__About this task__: Retype all the entries word for word, but omit the pictures.

__Records__:
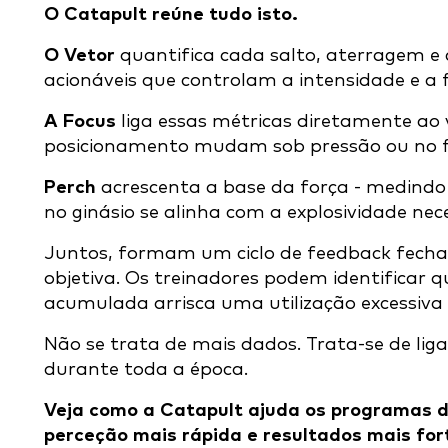
O Catapult reúne tudo isto.
O Vetor
quantifica cada salto, aterragem e
acionáveis que controlam a intensidade e a 
A Focus
liga essas métricas diretamente ao
posicionamento mudam sob pressão ou no fi
Perch
acrescenta a base da força - medindo
no ginásio se alinha com a explosividade ne
Juntos, formam um ciclo de feedback fechad
objetiva. Os treinadores podem identificar 
acumulada arrisca uma utilização excessiva d
Não se trata de mais dados. Trata-se de liga
durante toda a época.
Veja como a Catapult ajuda os programas de
perceção mais rápida e resultados mais for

__Answer space__:
O Catapult reúne tudo isto.
O Vetor
quantifica cada salto, aterragem e
acionáveis que controlam a intensidade e a 
A Focus
liga essas métricas diretamente ao
posicionamento mudam sob pressão ou no fi
Perch
acrescenta a base da força - medindo
no ginásio se alinha com a explosividade ne
Juntos, formam um ciclo de feedback fechad
objetiva. Os treinadores podem identificar 
acumulada arrisca uma utilização excessiva d
Não se trata de mais dados. Trata-se de liga
durante toda a época.
Veja como a Catapult ajuda os programas de
perceção mais rápida e resultados mais for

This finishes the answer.